1  Setting the scene

Summary

You can skip this chapter if you want to dive straight into learning R. This chapter is primarily background and philosophy to set the scene before we start using R.

1.1 The challenge

New often means difficult, but difficult things are also often worth doing. The quote in Note 1.1 pretty much captures my feelings about the challenge of getting started and learning R:

Note 1.1: Is programming hard to learn?

“…programming in general…is primarily about learning to think a certain way - to decompose a problem into very simple steps each of which can be easily solved. Some people have an affinity to this – they will pick it up faster, while others will need more practice.”

Source: The Biostar Handbook

1.1.1 But why is it worth doing?

  1. Maybe it isn’t, but experience is one way to find out.
  2. My experience is that in the long term, it saves me time and frees up time from doing boring repetitive tasks for doing more interesting and more complex things.

1.1.2 What are we doing?

Figure 1.1 shows a version of the data science cycle from R4DS. Conceptually, this is what we are mostly doing. In R4DS, all of these steps are done programmatically, but we won’t be trying to do everything here.

Our focus will be on importing, tidying and transforming data, but you may wish to explore the visualisation and modeling parts of the cycle yourself. For example, check out the visualisation chapter of R4DS and Tidy Modeling with R.

As a librarian, your data is likely to be in a spreadsheet. We need to learn how to import that data into an environment where we can work with it and explore questions.

In asking and answering those questions we need to learn to transform data and/or visualise our data.

We then need to communicate our findings back out of our working environment to our colleagues or for our own records.

A diagram displaying the data science cycle: Import -> Tidy ->  Understand  (which has the phases Transform -> Visualize -> Model in a  cycle) -> Communicate. Surrounding all of these is Workflow  Import, Tidy, Transform, and Visualise are highlighted.
Figure 1.1: A version of the data science cycle from R4DS. We will cover data importing, tidying, transformation and visualisation, but not modeling. Communication of your output is the final part of the workflow.

1.1.3 How are we going to do it?

As per Note 1.1, step-by-step and through practice we will learn to think and work in a certain way that may be different to how you have previously worked.

It may seem all a bit abstract to begin with, but that is part of the point. In learning to generalise from abstractions, one can identify and apply the same concepts to lots of specific problems that may at first seem different, but are either the same or similar.
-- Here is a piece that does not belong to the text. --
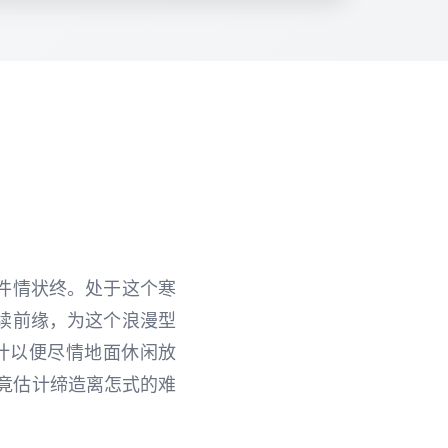
件情状终。处于这个寒
续前缘，为这个浪漫型
计以便尽情地面休闲放
竟估计缔造离怎式的难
Our guiding principles in doing this are:

  1. Keep the raw data raw.
  2. Write love letters to our future selves in the form of our code and how we organise and document our data.

1.2 If you’re using Excel you are already programming

In 2021 Excel became Turing-complete (Figure 1.2), which is a colloquial way of saying one computing language can approximate another computing language.

In other words, anything one can do in Python, R, C++ and so on, should also be possible in Excel.

Hence if you are using Excel, you are already a programmer.

An image of a tweet from the head of Microsoft announcing that Excel is Turing-complete.
Figure 1.2: The head of Microsoft announces that Excel is Turing-complete.

Gordon Shotwell wrote a blog post called R for Excel Users that discusses the differences between Excel and R. Perhaps the biggest conceptual difference is that in Excel one is programming with the raw data - which conflicts with the guiding principles of keeping the raw data separate from the code (Section 1.1.3).

With most languages, the file(s) holding the data are separate from the file(s) that contains the code.

On the one hand programming with the raw data makes it easy to get started in Excel, but on the other hand it gets harder as the complexity of what you are trying to do increases.

And vice versa.

In other languages getting started is harder, but it’s easier to do more complex tasks once some initial learning is done.

It’s really a question of whether it’s worth the investment learning R, python etc. Hence my comments in Section 1.1.1.

1.3 A little goes a long way

When considering investing in learning, it’s important to know that we don’t need to learn everything. A modest investment does yield large rewards.

A few hours learning, backed-up with practice can be enough for many people.

As illustrated in Figure 1.3 there are a whole spectrum of users from practitioners at one end who are focused on applying some programming tools to their specific problems. Whilst at the other end who develop the programming tools and language itself.

In reality one may move around on that spectrum as ones needs and interests change over time.

A diagram displaying practitioner-programmer spectrum. At one end lies practitioners who use programming tools and at the other end lies developers of programming languages and tools. A circle in-between indicates how individuals may move around on the spectrum.
Figure 1.3: The practitioner-programmer spectrum. At one end lies practitioners who use programming tools and at the other end lies developers of programming languages and tools. The circle in-between indicates how individuals may move around on the spectrum.